Can You Mix Inverted Subwoofers With Regular Subwoofers?
Depending on how the subwoofer is wired, you can mix subwoofers that are mounted regularly with inverted. The wiring tells the cone to move first; therefore, reverse the wires, and everything will work well.
For a technical explanation with three reasons not to invert a subwoofer, view this 8-minute video for the daily driver car stereo enthusiast:
Speaker Sound Wavelength
A conventional component car stereo system produces audible sound with a moving electromagnetic voice coil, which vibrates the paper or plastic cone releasing music into the air. A tweeter emits a high-frequency treble with shorter wavelengths that don’t spread out as quickly as bass.
Therefore, car speaker component installation manuals recommend installing tweeters in line with your ear to receive the most pristine treble sound and avoid competing with slower bass waves. But mounting upside down would make no difference.
Bass waves have more time to spread out over a bigger area as they travel, even if installed upside down.
The more electrical current, or power, fed into the subwoofer, the more sound energy can emit and the further the sound waves travel. Also, speakers that are upside down or right side up do not matter.
For the coaxial speaker, the tweeter and mid-range speakers are stacked and encased together. If you are an audiophile, you will possibly notice less clarity because the tweeter is not in line with the ear, but otherwise, there is no sound differential if turned upside down.
Directional speakers use different wave producing devices, like ultrasound, to create soundwaves that spread less than conventional speakers.
American inventor Woody Norris used ultrasound to create a HyperSonic Sound (HSS) system. Acoustic sound waves are thrown in the air by converting too high, inaudible pitched ultrasonic sound to a frequency that can be heard.
In this 1-minute video, Holosonics.com demonstrates how directional speakers allow an individual to hear the audio from a narrow space, like a laser beam of light. Ultrasound is the type of acoustic source used in the video, although other types exist.
In the future, small directional speakers will be installed in cars to provide high-fidelity sound. Preferred music can be listened to individually, without disturbing the other occupants. The military has been using them for years in the navy for underwater navigation systems (sonar); the possibilities are endless. Additional uses are:
- Advertisements begin playing as individuals walk by to trigger them at grocery stores, malls, movie theaters, and museums.
- Hospitals, medical offices, or pharmacies can beam audio to patients for privacy and prevent disturbing others.
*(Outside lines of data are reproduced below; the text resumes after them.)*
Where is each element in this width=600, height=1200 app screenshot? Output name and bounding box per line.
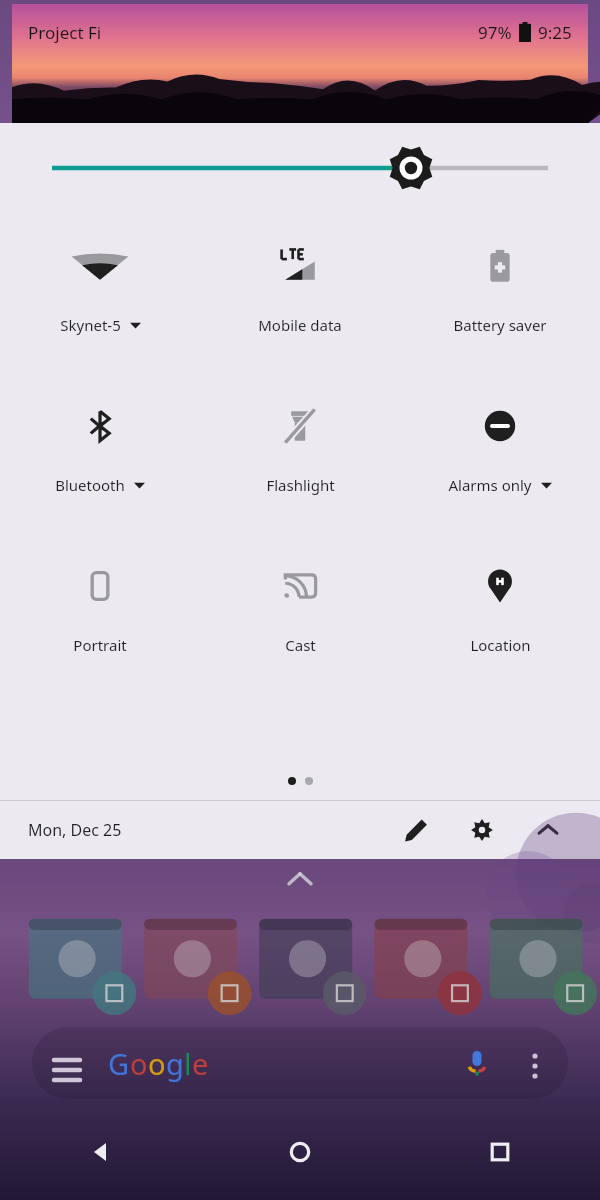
staticText: e	[192, 1044, 209, 1083]
staticText: Location	[470, 635, 531, 655]
button[interactable]: Flashlight	[200, 381, 400, 515]
staticText: G	[108, 1044, 130, 1083]
staticText: Mon, Dec 25	[28, 819, 122, 841]
button[interactable]: Mobile data	[200, 221, 400, 355]
staticText: Mobile data	[258, 315, 342, 335]
staticText: 9:25	[538, 21, 572, 44]
staticText: Alarms only	[448, 475, 532, 495]
staticText: Bluetooth	[55, 475, 125, 495]
button[interactable]: Recents	[400, 1104, 600, 1200]
button[interactable]: Edit	[394, 808, 438, 852]
button[interactable]: More options	[522, 1050, 548, 1076]
button[interactable]: Home	[200, 1104, 400, 1200]
staticText: l	[184, 1044, 192, 1083]
button[interactable]: Menu	[52, 1048, 82, 1078]
button[interactable]: Collapse	[526, 808, 570, 852]
staticText: 97%	[478, 21, 512, 44]
button[interactable]: Settings	[460, 808, 504, 852]
staticText: o	[130, 1044, 148, 1083]
button[interactable]: Alarms only	[400, 381, 600, 515]
button[interactable]: Back	[0, 1104, 200, 1200]
button[interactable]: Cast	[200, 541, 400, 675]
button[interactable]: Voice search	[462, 1048, 492, 1078]
staticText: Skynet-5	[60, 315, 121, 335]
staticText: g	[166, 1044, 184, 1083]
button[interactable]: Battery saver	[400, 221, 600, 355]
button[interactable]: Portrait	[0, 541, 200, 675]
button[interactable]: Brightness	[0, 123, 600, 201]
staticText: Portrait	[73, 635, 127, 655]
button[interactable]: Location	[400, 541, 600, 675]
staticText: o	[148, 1044, 166, 1083]
staticText: Battery saver	[453, 315, 547, 335]
staticText: Cast	[285, 635, 316, 655]
staticText: Project Fi	[28, 21, 102, 44]
button[interactable]: Skynet-5	[0, 221, 200, 355]
staticText: Flashlight	[266, 475, 335, 495]
button[interactable]: Bluetooth	[0, 381, 200, 515]
button[interactable]: Menu	[32, 1027, 568, 1099]
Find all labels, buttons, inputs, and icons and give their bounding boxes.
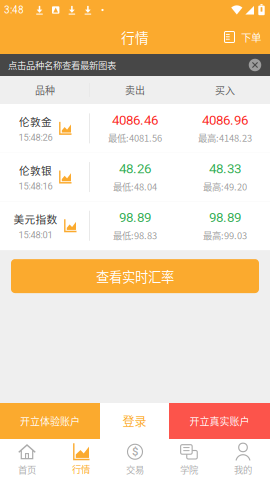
button[interactable]: 学院: [162, 439, 216, 480]
staticText: 我的: [234, 463, 252, 476]
button[interactable]: 开立体验账户: [0, 403, 100, 439]
staticText: 最高:99.03: [203, 228, 247, 242]
staticText: 交易: [126, 463, 144, 476]
button[interactable]: 下单: [215, 20, 270, 54]
staticText: 4086.96: [202, 112, 248, 128]
button[interactable]: 开立真实账户: [169, 403, 270, 439]
button[interactable]: 行情: [54, 439, 108, 480]
button[interactable]: $: [108, 439, 162, 480]
staticText: 伦敦银: [19, 162, 52, 178]
staticText: 15:48:26: [18, 132, 52, 143]
staticText: 开立体验账户: [20, 414, 80, 428]
staticText: 下单: [241, 30, 261, 45]
staticText: 48.26: [119, 161, 151, 177]
staticText: 开立真实账户: [190, 414, 250, 428]
staticText: 最低:48.04: [113, 180, 157, 193]
button[interactable]: 查看实时汇率: [11, 259, 259, 293]
staticText: 98.89: [209, 210, 241, 225]
button[interactable]: 关闭提示: [244, 54, 266, 76]
staticText: 首页: [18, 463, 36, 476]
staticText: 行情: [72, 462, 90, 476]
staticText: 最高:4148.23: [198, 131, 252, 144]
button[interactable]: 伦敦金: [0, 104, 270, 153]
staticText: 买入: [215, 83, 235, 97]
staticText: 伦敦金: [19, 114, 52, 129]
staticText: 美元指数: [14, 211, 58, 226]
staticText: 48.33: [209, 161, 241, 177]
button[interactable]: 首页: [0, 439, 54, 480]
staticText: 查看实时汇率: [96, 266, 174, 286]
button[interactable]: 我的: [216, 439, 270, 480]
staticText: 3:48: [4, 4, 24, 16]
staticText: 最高:49.20: [203, 180, 247, 193]
button[interactable]: 登录: [100, 403, 169, 439]
staticText: 15:48:01: [18, 230, 52, 240]
staticText: 98.89: [119, 210, 151, 225]
button[interactable]: 伦敦银: [0, 153, 270, 201]
staticText: 点击品种名称查看最新图表: [8, 58, 116, 72]
staticText: 最低:98.83: [113, 228, 157, 242]
staticText: 卖出: [125, 83, 145, 97]
staticText: 15:48:16: [18, 181, 52, 192]
button[interactable]: 美元指数: [0, 201, 270, 250]
staticText: 4086.46: [112, 112, 158, 128]
staticText: 最低:4081.56: [108, 131, 162, 144]
staticText: 行情: [121, 27, 149, 47]
staticText: 品种: [35, 83, 55, 97]
staticText: $: [132, 445, 138, 458]
staticText: 登录: [122, 412, 146, 430]
staticText: 学院: [180, 463, 198, 476]
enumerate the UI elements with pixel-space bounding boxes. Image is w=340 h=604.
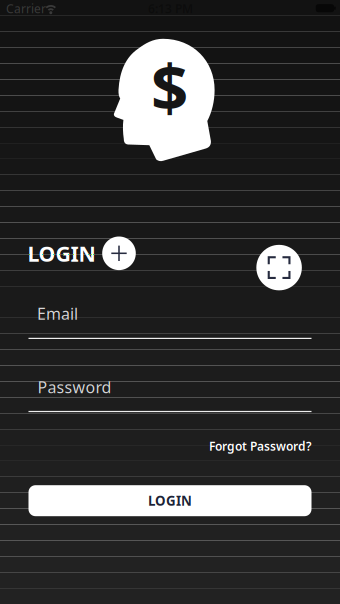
staticText: Forgot Password? bbox=[209, 438, 312, 454]
staticText: Carrier bbox=[6, 0, 46, 16]
staticText: LOGIN bbox=[148, 492, 192, 510]
button[interactable]: Scan bbox=[256, 245, 302, 290]
button[interactable]: Sign up bbox=[102, 236, 136, 270]
staticText: $ bbox=[151, 42, 188, 129]
button[interactable]: Forgot Password? bbox=[209, 438, 312, 454]
button[interactable]: LOGIN bbox=[28, 485, 312, 516]
staticText: Email bbox=[37, 303, 78, 324]
staticText: Password bbox=[38, 376, 112, 398]
staticText: LOGIN bbox=[28, 239, 96, 268]
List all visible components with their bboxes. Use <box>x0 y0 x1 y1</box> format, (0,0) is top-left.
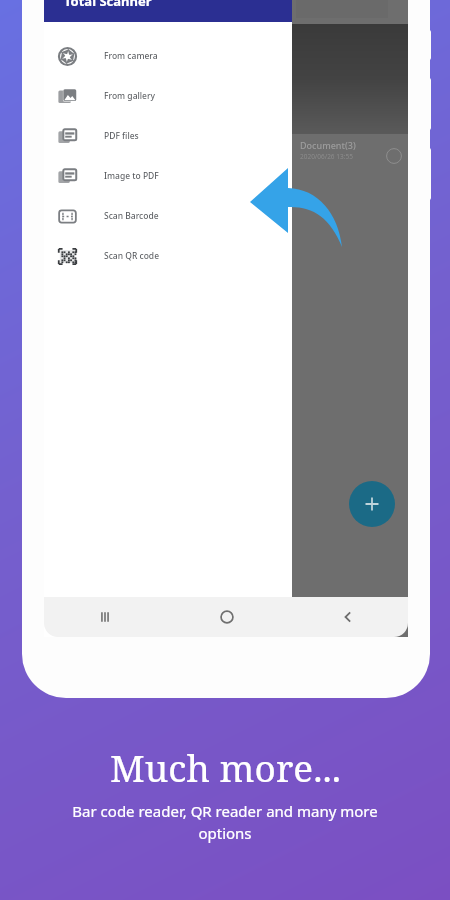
staticText: Much more... <box>110 742 341 792</box>
staticText: Bar code reader, QR reader and many more… <box>45 801 405 844</box>
staticText: From camera <box>104 50 158 62</box>
staticText: PDF files <box>104 130 139 142</box>
button[interactable]: PDF files <box>44 116 292 156</box>
staticText: Document(3) <box>300 139 356 151</box>
button[interactable]: From camera <box>44 36 292 76</box>
staticText: Total Scanner <box>64 0 152 10</box>
staticText: 2020/06/26 13:55 <box>300 152 353 161</box>
staticText: Image to PDF <box>104 170 159 182</box>
staticText: From gallery <box>104 90 156 102</box>
staticText: Scan Barcode <box>104 210 159 222</box>
button[interactable]: Scan QR code <box>44 236 292 276</box>
button[interactable]: Back <box>287 597 408 637</box>
button[interactable]: Image to PDF <box>44 156 292 196</box>
button[interactable]: Home <box>166 597 287 637</box>
button[interactable]: Recent apps <box>44 597 166 637</box>
button[interactable]: From gallery <box>44 76 292 116</box>
staticText: Scan QR code <box>104 250 160 262</box>
button[interactable]: Scan Barcode <box>44 196 292 236</box>
button[interactable]: Add <box>349 481 395 527</box>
- Police or military communication on jets or helicopters to drown out background noise.
- Speakerphone usage that does not disturb people close by.
- Portable directional speakers for the hearing impaired.
Car speakers are omnidirectional; therefore, inverting them will not change the sound quality but may interfere with your perception of sound, but there is no appreciable difference. Wavelengths bend and refract; therefore, the critical factor is the distance from the speakers to your ears.
Car speakers are still functional if inverted, and there is no negative effect on sound quality. Furthermore, unless you are an audiophile, there is no noticeable sound differentiation depending on the speakers and distance.